- **DATA FOR THE TASK**
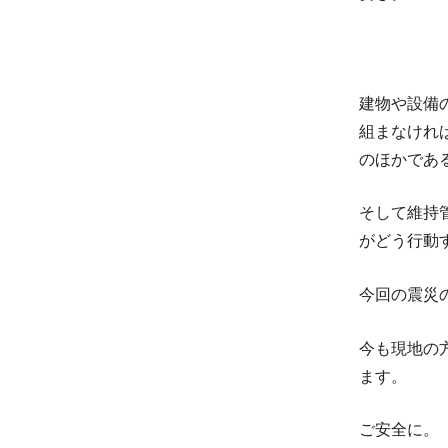
建物や設備
組まなけれ
のほかであ
そして維持
がどう行動
今回の震災
今も現地の
ます。
ご安全に。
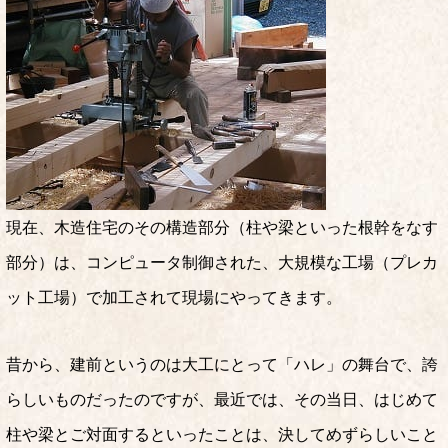
現在、木造住宅のその構造部分（柱や梁といった根幹をなす
部分）は、コンピュータ制御された、大規模な工場（プレカ
ット工場）で加工されて現場にやってきます。
昔から、建前というのは大工にとって「ハレ」の舞台で、誇
らしいものだったのですが、最近では、その当日、はじめて
柱や梁とご対面するといったことは、決してめずらしいこと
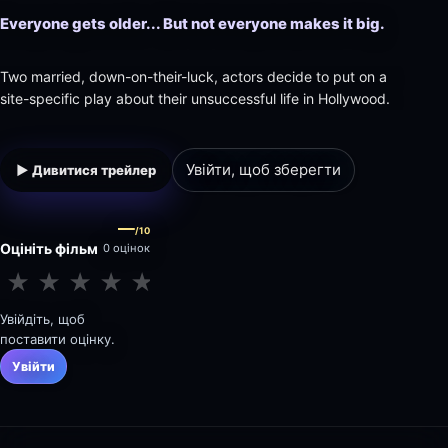
Everyone gets older... But not everyone makes it big.
Two married, down-on-their-luck, actors decide to put on a
site-specific play about their unsuccessful life in Hollywood.
Увійти, щоб зберегти
▶ Дивитися трейлер
—
/10
Оцініть фільм
0 оцінок
★
★
★
★
★
★
★
★
★
★
Увійдіть, щоб
поставити оцінку.
Увійти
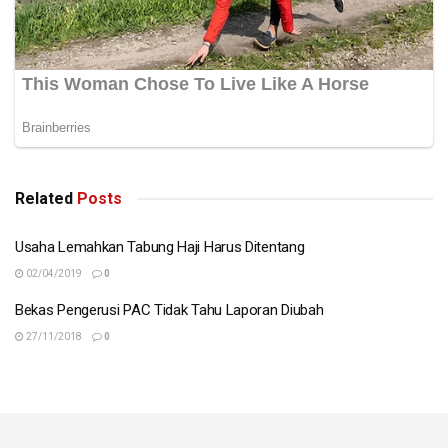
Related
Posts
Usaha Lemahkan Tabung Haji Harus Ditentang
02/04/2019
0
Bekas Pengerusi PAC Tidak Tahu Laporan Diubah
27/11/2018
0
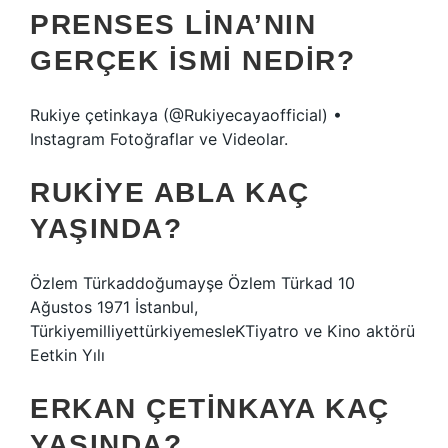
PRENSES LINA’NIN
GERÇEK ISMI NEDIR?
Rukiye çetinkaya (@Rukiyecayaofficial) •
Instagram Fotoğraflar ve Videolar.
RUKIYE ABLA KAÇ
YAŞINDA?
Özlem Türkaddoğumayşe Özlem Türkad 10
Ağustos 1971 İstanbul,
TürkiyemilliyettürkiyemesleKTiyatro ve Kino aktörü
Eetkin Yılı
ERKAN ÇETINKAYA KAÇ
YAŞINDA?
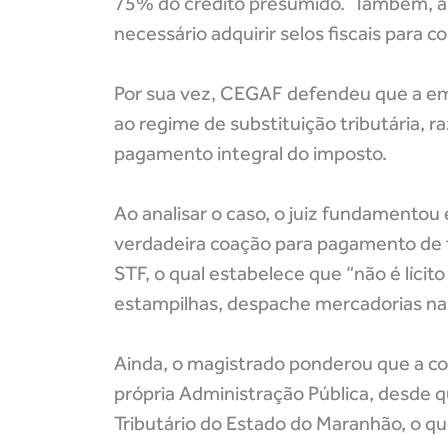
75% do crédito presumido. Também, a e
necessário adquirir selos fiscais para 
Por sua vez, CEGAF defendeu que a emp
ao regime de substituição tributária, r
pagamento integral do imposto.
Ao analisar o caso, o juiz fundament
verdadeira coação para pagamento de t
STF, o qual estabelece que “não é lícit
estampilhas, despache mercadorias nas 
Ainda, o magistrado ponderou que a co
própria Administração Pública, desde q
Tributário do Estado do Maranhão, o qu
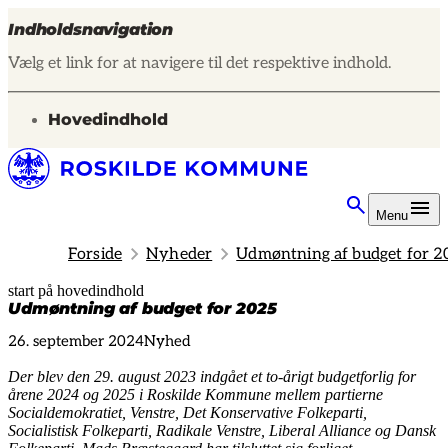
Indholdsnavigation
Vælg et link for at navigere til det respektive indhold.
gå til
Hovedindhold
Menu
Forside
Nyheder
Udmøntning af budget for 2
start på hovedindhold
senest opdateret 14. januar 2025
Udmøntning af budget for 2025
26. september 2024
Nyhed
Der blev den 29. august 2023 indgået et to-årigt budgetforlig for
årene 2024 og 2025 i Roskilde Kommune mellem partierne
Socialdemokratiet, Venstre, Det Konservative Folkeparti,
Socialistisk Folkeparti, Radikale Venstre, Liberal Alliance og Dansk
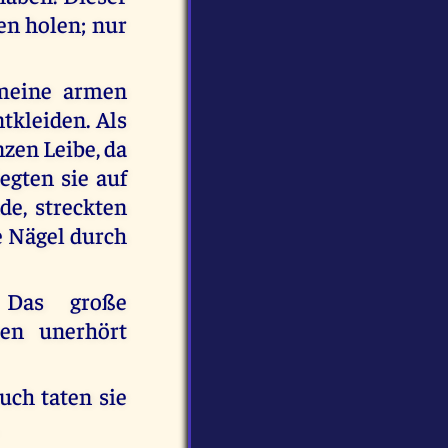
en holen; nur
 meine armen
tkleiden. Als
zen Leibe, da
egten sie auf
de, streckten
e Nägel durch
 Das große
en unerhört
uch taten sie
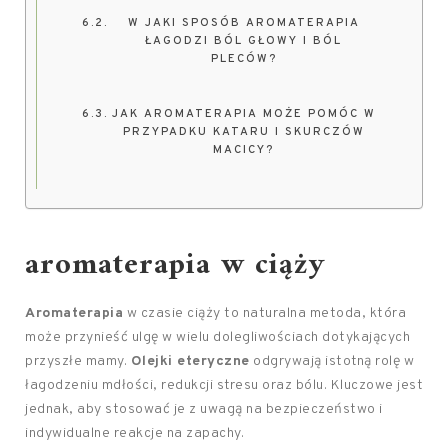
W JAKI SPOSÓB AROMATERAPIA
ŁAGODZI BÓL GŁOWY I BÓL
PLECÓW?
JAK AROMATERAPIA MOŻE POMÓC W
PRZYPADKU KATARU I SKURCZÓW
MACICY?
aromaterapia w ciąży
Aromaterapia
w czasie ciąży to naturalna metoda, która
może przynieść ulgę w wielu dolegliwościach dotykających
przyszłe mamy.
Olejki eteryczne
odgrywają istotną rolę w
łagodzeniu mdłości, redukcji stresu oraz bólu. Kluczowe jest
jednak, aby stosować je z uwagą na bezpieczeństwo i
indywidualne reakcje na zapachy.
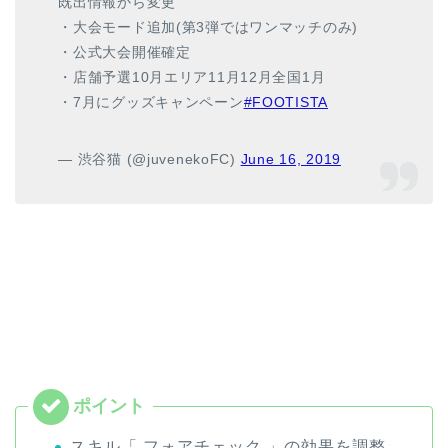
既出情報から変更
・大会モード追加(第3弾ではワンマッチのみ)
・公式大会開催確定
・店舗予選10月エリア11月12月全国1月
・7月にグッズキャンペーン
#FOOTISTA
— 渋谷猫 (@juvenekoFC)
June 16, 2019
スキル「 フォアチェック 」の効果を調整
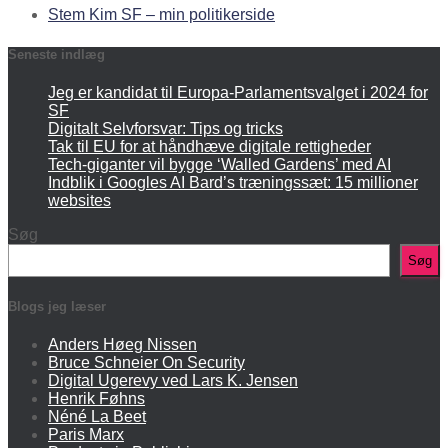
Stem Kim SF – min politikerside
Seneste indlæg
Jeg er kandidat til Europa-Parlamentsvalget i 2024 for
SF
Digitalt Selvforsvar: Tips og tricks
Tak til EU for at håndhæve digitale rettigheder
Tech-giganter vil bygge ‘Walled Gardens’ med AI
Indblik i Googles AI Bard’s træningssæt: 15 millioner
websites
Søg
Søg
Blogs jeg læser
Anders Høeg Nissen
Bruce Schneier On Security
Digital Ugerevy ved Lars K. Jensen
Henrik Føhns
Néné La Beet
Paris Marx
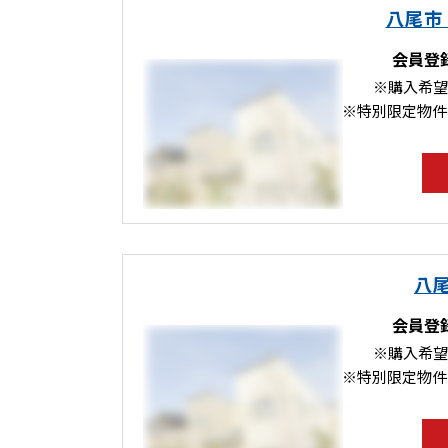
八尾市
会員登
※購入希望
※特別限定物件
八
会員登
※購入希望
※特別限定物件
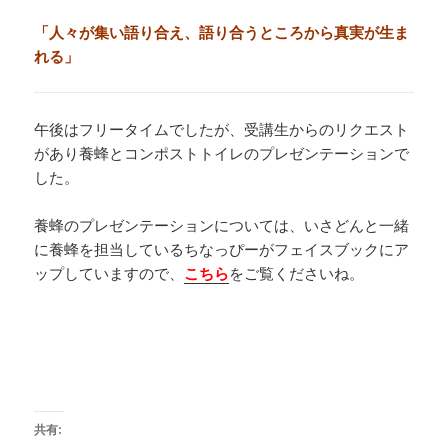
「人々が集い語り合え、語り合うところから真実が生ま
れる」
午後はフリータイムでしたが、受講生からのリクエスト
があり養蜂とコンポストトイレのプレゼンテーションで
した。
養蜂のプレゼンテーションについては、いさどんと一緒
に養蜂を担当しているちなっぴーがフェイスブックにア
ップしていますので、
こちら
をご覧くださいね。
共有:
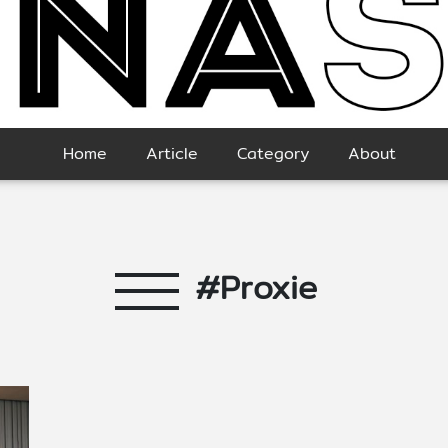
Home
Article
Category
About
#Proxie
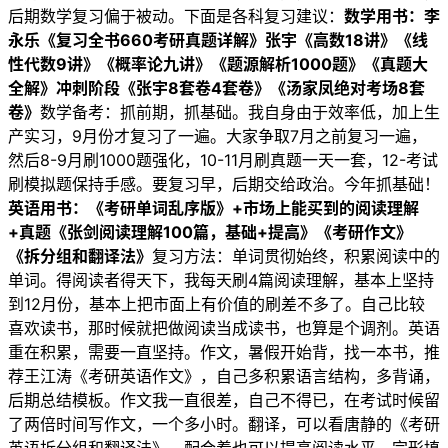
后期数学复习偏于被动。下面是各科复习建议：
数学
用书：
李
永乐《
复习全书
660
考研真题详解
》张宇《
高数
18讲》《线
性代数9讲》《概率论
九讲
》《题源解析1000题》《真题大
全解》冲刺阶段《张宇8套卷
4套卷
》《汤家凤
绝对考场
8套
卷》
数学备考：抓前期，抓基础。我自身由于效率低，加上生
产实习，9月份才复习了一遍。大家争取7月之前复习一遍，
然后8-9月刷1000题强化，10-11月刷真题一天一套，12-考试
刷模拟题保持手感。要复习早，后期交给政治。今年抓基础！
英语用书
：《
考研单词
乱序版》
+市场上能买到
的阅读理解
+真题《张剑
阅读理解
100篇
，基础
+提高》《考研作文》
《拆分组和翻译法》
复习方法：单词贯彻始终，积累阅读中的
单词。得阅读者得天下，我每天刷4篇阅读理解，基本上坚持
到12月份，基本上把市面上有价值的刷差不多了。自己比较
喜欢读书，那时候就把做阅读当成读书，也算是个调剂。英语
重在积累，需要一直坚持。作文，暑假开始背，找一本书，推
荐王江涛《考研英语作文》，自己多积累语言结构，多背诵，
后期总结模板。作文我一直很差，自己不得已，在考试时候留
了两倍时间写作文，一个多小时。翻译，可以看唐静的《考研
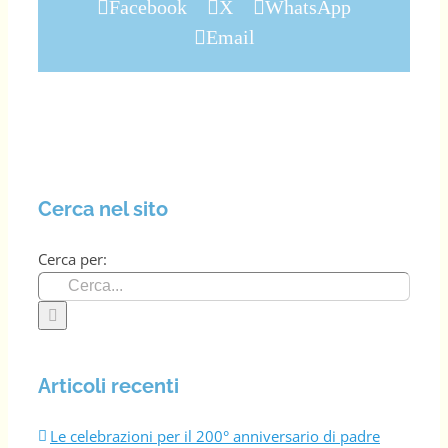
Facebook
X
WhatsApp
Email
Cerca nel sito
Cerca per:
Articoli recenti
Le celebrazioni per il 200° anniversario di padre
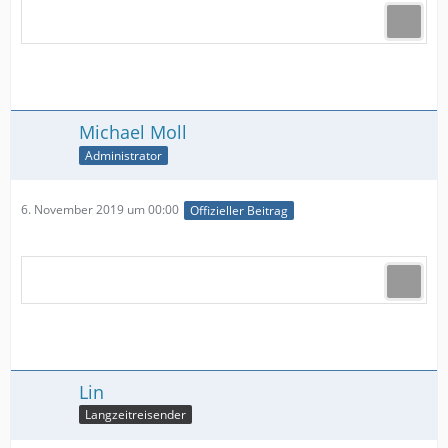
Michael Moll
Administrator
6. November 2019 um 00:00
Offizieller Beitrag
Lin
Langzeitreisender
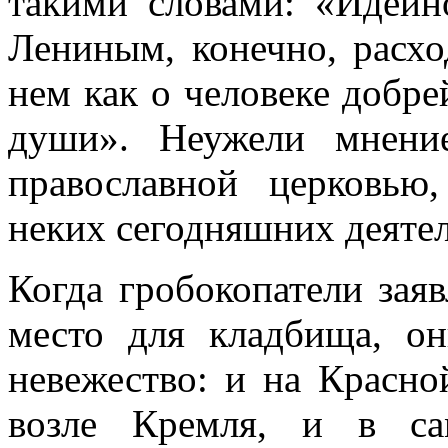
такими словами: «Идей
Лениным, конечно, расхо
нем как о человеке добр
души». Неужели мнение
православной церковью
неких сегодняшних деяте
Когда гробокопатели зая
место для кладбища, о
невежество: и на Красно
возле Кремля, и в са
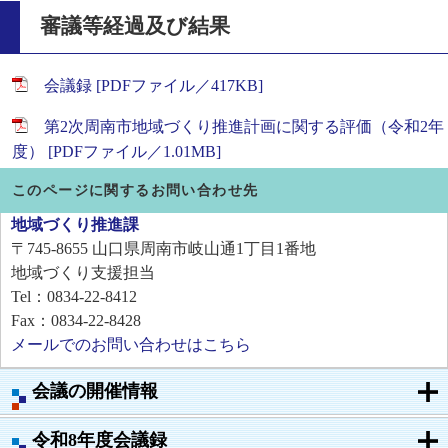
審議等経過及び結果
会議録 [PDFファイル／417KB]
第2次周南市地域づくり推進計画に関する評価（令和2年
度） [PDFファイル／1.01MB]
このページに関するお問い合わせ先
地域づくり推進課
〒745-8655
山口県周南市岐山通1丁目1番地
地域づくり支援担当
Tel：0834-22-8412
Fax：0834-22-8428
メールでのお問い合わせはこちら
会議の開催情報
令和8年度会議録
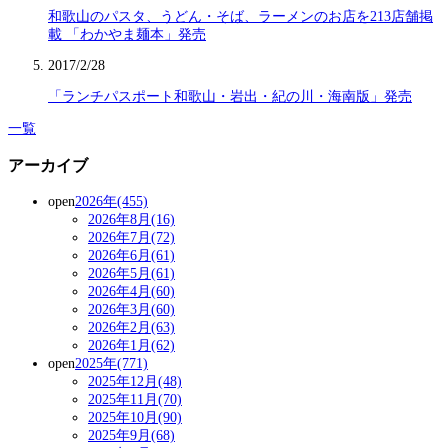
和歌山のパスタ、うどん・そば、ラーメンのお店を213店舗掲
載 「わかやま麺本」発売
2017/2/28
「ランチパスポート和歌山・岩出・紀の川・海南版」発売
一覧
アーカイブ
open
2026年(455)
2026年8月(16)
2026年7月(72)
2026年6月(61)
2026年5月(61)
2026年4月(60)
2026年3月(60)
2026年2月(63)
2026年1月(62)
open
2025年(771)
2025年12月(48)
2025年11月(70)
2025年10月(90)
2025年9月(68)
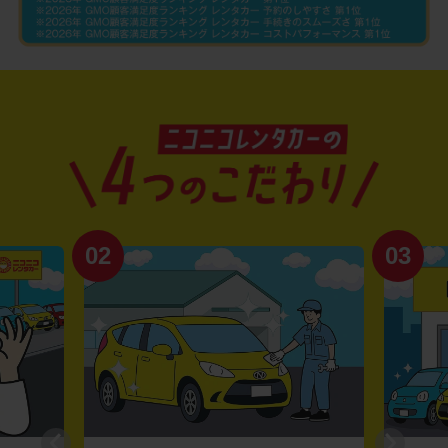
02
03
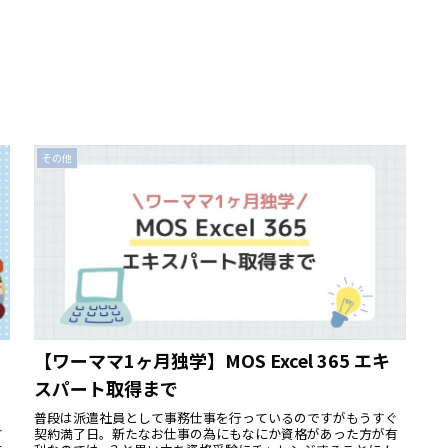
その他
【ワーママ1ヶ月独学】MOS Excel 365 エキ
スパート取得まで
を
普段は派遣社員として事務仕事を行っているのですがもうすぐ
す
契約満了日。新たなお仕事の為にもなにか資格があった方が有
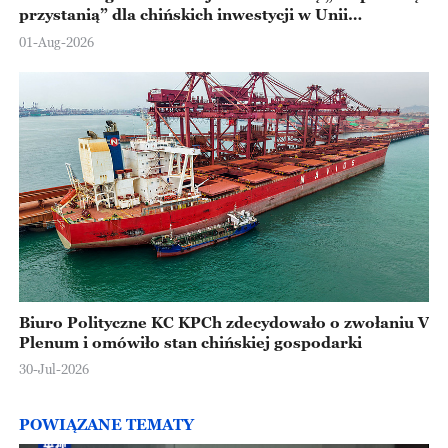
przystanią” dla chińskich inwestycji w Unii
Europejskiej
01-Aug-2026
Biuro Polityczne KC KPCh zdecydowało o zwołaniu V
Plenum i omówiło stan chińskiej gospodarki
30-Jul-2026
POWIĄZANE TEMATY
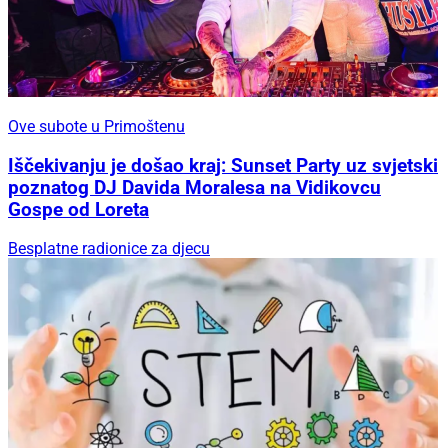
Ove subote u Primoštenu
Iščekivanju je došao kraj: Sunset Party uz svjetski
poznatog DJ Davida Moralesa na Vidikovcu
Gospe od Loreta
Besplatne radionice za djecu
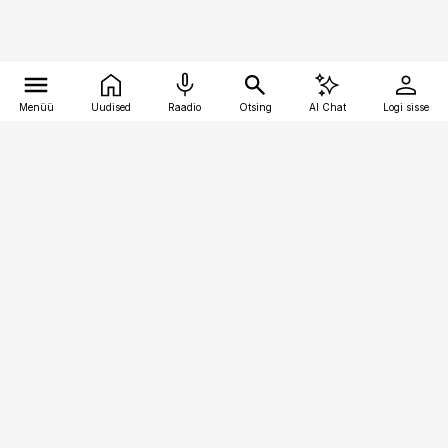
Menüü
Uudised
Raadio
Otsing
AI Chat
Logi sisse
Vana-Lõuna 39/1, 19094 Tallinn
(+372) 667 0111
kinnisvarauudised@kinnisvarauudised.ee
Telli
Reklaam
Firmast
Sisu kasutamisõigused
Ajakirjaniku
eetikakoodeks
Üldtingimused
Privaatsustingimused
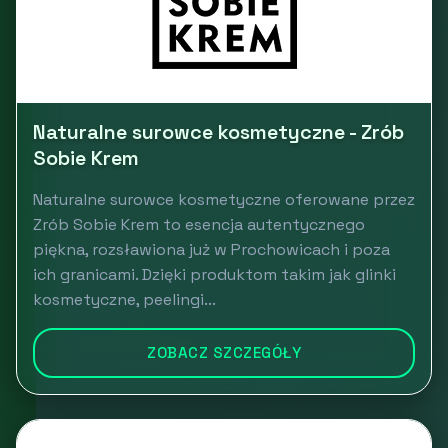
Naturalne surowce kosmetyczne - Zrób
Sobie Krem
Naturalne surowce kosmetyczne oferowane przez
Zrób Sobie Krem to esencja autentycznego
piękna, rozsławiona już w Prochowicach i poza
ich granicami. Dzięki produktom takim jak glinki
kosmetyczne, peelingi...
ZOBACZ SZCZEGÓŁY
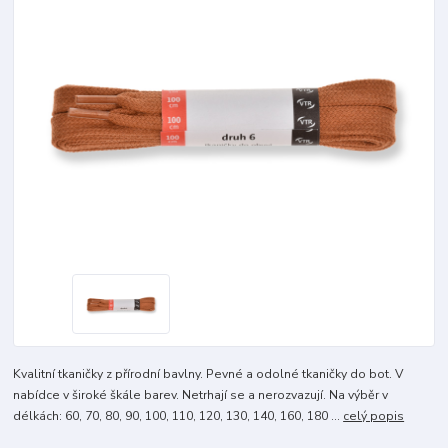
Kvalitní tkaničky z přírodní bavlny. Pevné a odolné tkaničky do bot. V
nabídce v široké škále barev. Netrhají se a nerozvazují. Na výběr v
délkách: 60, 70, 80, 90, 100, 110, 120, 130, 140, 160, 180 ...
celý popis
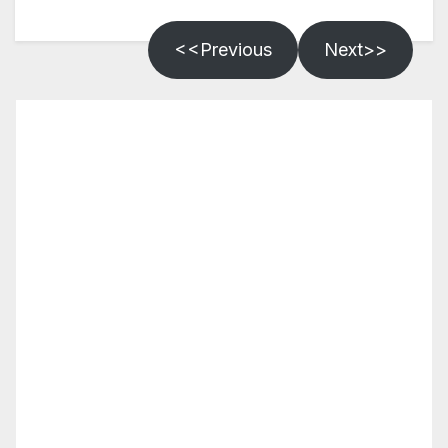
<<Previous
Next>>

- **PROMPT**
Print, exactly, each line above from the one with "eetikakoodeks" to the one with "nabídce v široké", end lines included. Leave pictures out of it.

- **ANSWER BOX**
eetikakoodeks
Üldtingimused
Privaatsustingimused
Naturalne surowce kosmetyczne - Zrób
Sobie Krem
Naturalne surowce kosmetyczne oferowane przez
Zrób Sobie Krem to esencja autentycznego
piękna, rozsławiona już w Prochowicach i poza
ich granicami. Dzięki produktom takim jak glinki
kosmetyczne, peelingi...
ZOBACZ SZCZEGÓŁY
Kvalitní tkaničky z přírodní bavlny. Pevné a odolné tkaničky do bot. V
nabídce v široké škále barev. Netrhají se a nerozvazují. Na výběr v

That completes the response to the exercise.